Islamic Resurgence: A Politico-economic Phenomenon

Thursday 3 January 2013, by Syed Shahabuddin


One hears a lot of Islamic fundamentalism these days and the tone and context make it clear that fundamentalism is being equated with orthodoxy and obscurantism. The established image is that of a Mullah with a gun. Indeed fundamentalism has become a derogatory term, just as two generations ago pan-Islamism had become a dirty word, an emotive term. In course of time, political terminologies change in sartorial fashion. However, the task to explain the happenings in the Muslim world has to be undertaken in order to understand the forces at work and to anticipate the future course of development. It requires both expertise and a level of empathy and the use of terms like fundamentalism or pan-Islamism does not enlighten but obscure the phenomenon of resurgence based on revival of self-awareness by Muslim societies in various parts of the Muslim world.

Revivalism is not a new phenomenon in Islam. Indeed the concept of Tajdid and the role of the Mujaddid among Sunnis, closely following the concept of Imam in the Shias, is based on the assumption that with the passage of time, religious doctrines and practices deviate from the right path and the solutions found by the earlier generations to pressing problems of the society may not be valid when circumstances and situations change. Through Ijtihad, whose doors are always open, reason must be applied to resolve contemporary problems and dilemmas in the light of the Quran and the Hadith. This is what was undertaken by Mohammad Abdoh in Egypt and Syed Ahmad Khan, Iqbal and Azad as well as Maudoodi in the subcontinent and more recently by Shariati in Iran.

The Muslim world opted out of history since the fall of Baghdad in the 13th century. The discovery of the sea route between Europe and the Orient in the 15th century was a major factor in its economic decline. In historical perspective this was a pincer movement to bypass the Muslim world which reduced the Arab heartland into the backwater of history, and it easily fell prey to the forces of colonialism.
With decolonialisation and improvement in the terms of trade of petroleum in favour of the producer, the giant seems to be awakening. It has stood up and taken a few faltering steps but whether it will rush headlong to fill the void of the centuries and consequently fall and break its bones unable to adjust with the reality, remains to be seen. The world has changed beyond recognition during the five centuries that have intervened. Then the giant may doze off and go back to sleep.

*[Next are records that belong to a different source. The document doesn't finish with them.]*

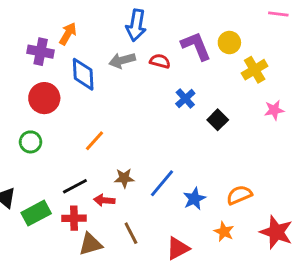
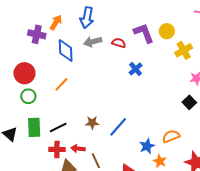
blue arrow: (136, 25) -> (87, 18), moved
red circle: (44, 98) -> (24, 73), moved
black square: (218, 120) -> (189, 102), moved
orange line: (94, 141) -> (61, 84), moved
blue star: (194, 199) -> (147, 146), moved
red arrow: (104, 200) -> (78, 149), moved
green rectangle: (36, 213) -> (34, 127), moved, turned -66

The loss of freedom of the Muslim world, its slow but steady economic impoverishment and its growing scientific and technological back-wardness inevitably led to the perception that all this has resulted from deviation from the right path, a sort of punishment inflicted by destiny on these Muslim communities and societies. No wonder that every independence movement, every struggle for restoration of sovereignty, identity and autonomy had a revivalist streak. Even in the case of Algeria, in a masterly slogan coined by Ben Badis, the nationalist leader of the Ulema of Algeria in the thirties of the last century, Algeria was described as the watan, Arabic as the language and Islam as the faith. One should also remember that Nasser’s three concentric circles were related to nationalism, pan-Africanism and pan-Arabism which were equated with pan-Islamism.

Today, the process of decolonisation is nearly complete, the subject nations have come into their own. There are now more than 50 Muslim majority states active on the international stage. They have nearly 60-65 per cent of the world’s Muslim population. Most of these states have formed an Organisation of Islamic Conference with a permanent Secretariat in Jeddah, which has organised so far several Conferences of Foreign Ministers and Islamic Summits attended by Muslim heads of state/government. The Muslim world has, superficially speaking, a growing sense of solidarity, it is conscious of its political strength by virtue of equal votes in the United Nations and also awareness of its economic strength after the oil crisis in 1972.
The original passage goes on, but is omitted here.